Entries provided below:

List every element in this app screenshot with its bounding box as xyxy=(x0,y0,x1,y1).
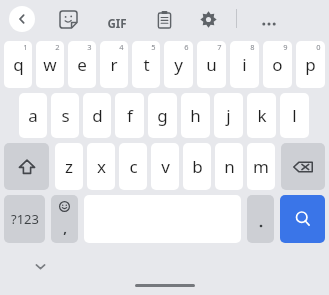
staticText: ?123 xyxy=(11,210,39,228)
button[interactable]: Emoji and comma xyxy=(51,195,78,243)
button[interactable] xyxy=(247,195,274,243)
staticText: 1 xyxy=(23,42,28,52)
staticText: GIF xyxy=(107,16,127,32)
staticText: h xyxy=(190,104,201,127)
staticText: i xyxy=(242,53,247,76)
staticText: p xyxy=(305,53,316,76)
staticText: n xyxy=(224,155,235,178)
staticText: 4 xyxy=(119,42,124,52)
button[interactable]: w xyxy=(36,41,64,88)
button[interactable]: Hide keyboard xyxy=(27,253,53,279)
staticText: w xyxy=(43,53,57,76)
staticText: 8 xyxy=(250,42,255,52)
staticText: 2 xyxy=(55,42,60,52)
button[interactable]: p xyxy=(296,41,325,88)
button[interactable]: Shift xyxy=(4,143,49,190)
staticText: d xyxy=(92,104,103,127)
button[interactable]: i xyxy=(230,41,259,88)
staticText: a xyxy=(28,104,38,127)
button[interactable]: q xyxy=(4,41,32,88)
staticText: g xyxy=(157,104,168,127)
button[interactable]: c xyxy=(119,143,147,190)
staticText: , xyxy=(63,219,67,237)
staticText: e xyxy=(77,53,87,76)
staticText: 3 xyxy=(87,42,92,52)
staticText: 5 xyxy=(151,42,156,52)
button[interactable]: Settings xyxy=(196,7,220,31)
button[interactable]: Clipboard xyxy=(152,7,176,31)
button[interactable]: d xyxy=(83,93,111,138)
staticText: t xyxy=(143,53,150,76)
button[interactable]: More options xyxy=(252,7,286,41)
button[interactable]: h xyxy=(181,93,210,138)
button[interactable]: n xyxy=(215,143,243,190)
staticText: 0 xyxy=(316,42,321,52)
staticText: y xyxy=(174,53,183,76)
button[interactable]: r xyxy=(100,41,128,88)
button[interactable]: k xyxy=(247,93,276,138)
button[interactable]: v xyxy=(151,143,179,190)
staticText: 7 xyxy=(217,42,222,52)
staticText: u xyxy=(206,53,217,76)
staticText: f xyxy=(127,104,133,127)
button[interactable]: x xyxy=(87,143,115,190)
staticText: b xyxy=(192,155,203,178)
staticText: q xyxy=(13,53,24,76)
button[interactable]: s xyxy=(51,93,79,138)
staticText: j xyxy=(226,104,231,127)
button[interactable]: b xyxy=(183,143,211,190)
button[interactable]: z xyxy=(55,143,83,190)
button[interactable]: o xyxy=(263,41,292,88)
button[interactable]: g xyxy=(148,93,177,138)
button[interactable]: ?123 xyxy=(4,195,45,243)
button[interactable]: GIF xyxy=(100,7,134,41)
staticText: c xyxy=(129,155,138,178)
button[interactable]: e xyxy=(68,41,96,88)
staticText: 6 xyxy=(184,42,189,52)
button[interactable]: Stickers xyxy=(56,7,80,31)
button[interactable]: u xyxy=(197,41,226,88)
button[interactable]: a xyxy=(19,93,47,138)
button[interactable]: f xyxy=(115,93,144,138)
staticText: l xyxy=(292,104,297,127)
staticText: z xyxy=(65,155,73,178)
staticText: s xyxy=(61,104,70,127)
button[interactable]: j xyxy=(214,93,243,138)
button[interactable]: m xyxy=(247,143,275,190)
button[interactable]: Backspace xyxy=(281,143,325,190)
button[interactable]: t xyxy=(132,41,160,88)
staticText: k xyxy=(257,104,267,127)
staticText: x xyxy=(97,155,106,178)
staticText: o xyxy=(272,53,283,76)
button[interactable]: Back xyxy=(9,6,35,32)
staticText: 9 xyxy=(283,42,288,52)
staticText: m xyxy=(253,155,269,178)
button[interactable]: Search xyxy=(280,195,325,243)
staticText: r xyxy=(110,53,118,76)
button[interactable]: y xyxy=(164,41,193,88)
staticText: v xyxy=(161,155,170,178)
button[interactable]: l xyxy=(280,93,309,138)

End of Entries provided.
Entries provided below:

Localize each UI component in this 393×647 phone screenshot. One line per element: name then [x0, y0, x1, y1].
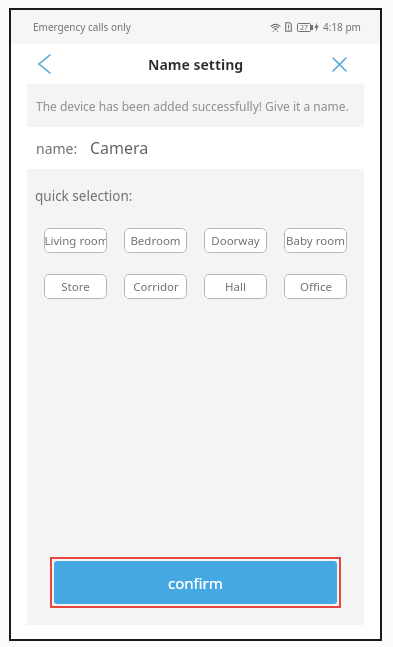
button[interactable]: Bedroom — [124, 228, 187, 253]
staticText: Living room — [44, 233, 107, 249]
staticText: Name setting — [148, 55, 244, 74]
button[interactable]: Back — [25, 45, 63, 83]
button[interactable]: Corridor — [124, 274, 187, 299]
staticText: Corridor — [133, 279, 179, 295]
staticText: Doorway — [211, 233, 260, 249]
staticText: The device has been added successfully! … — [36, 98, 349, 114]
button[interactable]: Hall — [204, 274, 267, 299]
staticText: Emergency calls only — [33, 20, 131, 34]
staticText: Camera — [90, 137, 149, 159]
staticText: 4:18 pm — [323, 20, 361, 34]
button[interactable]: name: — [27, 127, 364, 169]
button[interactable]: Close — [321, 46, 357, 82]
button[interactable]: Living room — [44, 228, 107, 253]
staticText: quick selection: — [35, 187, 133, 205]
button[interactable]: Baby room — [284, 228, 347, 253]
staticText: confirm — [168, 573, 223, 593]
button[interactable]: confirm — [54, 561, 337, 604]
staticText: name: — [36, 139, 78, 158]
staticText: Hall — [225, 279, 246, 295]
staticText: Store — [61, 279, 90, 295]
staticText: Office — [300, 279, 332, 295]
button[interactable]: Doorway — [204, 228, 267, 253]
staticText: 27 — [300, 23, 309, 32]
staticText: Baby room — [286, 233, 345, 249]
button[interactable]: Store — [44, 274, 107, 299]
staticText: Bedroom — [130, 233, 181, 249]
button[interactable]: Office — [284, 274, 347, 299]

End of Entries provided.

Among the lines of the data, find every one that holds "Baby" and copy it.

button[interactable]: Baby room — [284, 228, 347, 253]
staticText: Baby room — [286, 233, 345, 249]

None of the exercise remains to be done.